Now that we have a toolbox, the prompt, and the course outcomes in hand, let’s frame the paper.

  • Introduction: What might it include?
  • Body: What might it include?
  • Conclusion? What might it include?

Here’s an example paragraph that I wrote about Roger & Me for 121, should you wish to use it as an example. Note the use of three-step analysis.

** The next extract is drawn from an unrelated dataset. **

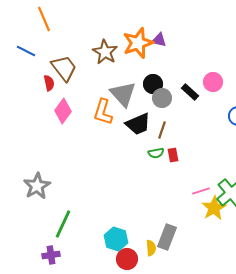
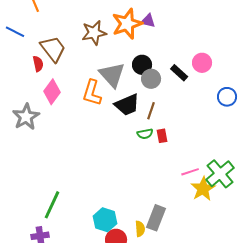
brown star: (105, 52) -> (94, 33), turned 30
gray star: (37, 186) -> (26, 117), moved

In his 1989 documentary film, Roger and Me, Michael Moore assumes the role of narrator, a position through which he verbally arranges the visual material, describes and contextualizes it, and ultimately makes an argument about it. That argument is essentially that General Motors (GM), and particularly GM’s chief executive officer (CEO), Roger Smith, ruined the economy and culture of Flint, Michigan when they closed their factories and consequently laid off over thirty thousand GM employees. Importantly, Moore grew up in Flint. As such, Roger and Me might be understood as Moore’s way of speaking for the people of Flint–representing them through the film, articulating their histories and best interests on their behalf, and circulating those representations, histories, and interests to an audience beyond the city’s physical limits. For example, consider a trailer for the film, in which Moore declares: “To raise [the people of Flint’s] spirits, I made this movie.” The visuals corresponding with Moore’s voice-over narration consist of a large crowd of (ostensibly angry) people, who are presumably from Flint. This crowd collectively exclaims, “Fire Roger Smith! Fire Roger Smith!” And so, in subsequent scenes, the audience witnesses Michael Moore engaging in a hopeless search for the elusive CEO of GM. Of note, the audience also hears Moore sarcastically narrating his own experiences, helping the audience move from visual to visual and transitioning them between the documentary’s informational gaps. In short, the audience is to understand Michael Moore not only as the documentary’s narrator, who synthesizes audio and video with the film’s plot and Flint’s history, but also as a type of superhero or champion, who seeks justice for the people of Flint at all costs. However, if we consider arguments such as Linda Martín Alcoff’s “The Problem of Speaking for Others,” then Moore’s voice-overs and narrative approach, especially his appropriation of others, may be ethically problematic. Additionally, when considering the generic conventions of Roger and Me as a documentary, Moore’s various rhetorical moves, though persuasive, might very well lead an audience to inaccurate or extremely biased conclusions about Flint’s people, culture, and economy. The next question is, then: How might an alternative mode of narration resolve the apparent dissonance between Moore, as narrator, and the city of Flint, as Moore’s “subjects”?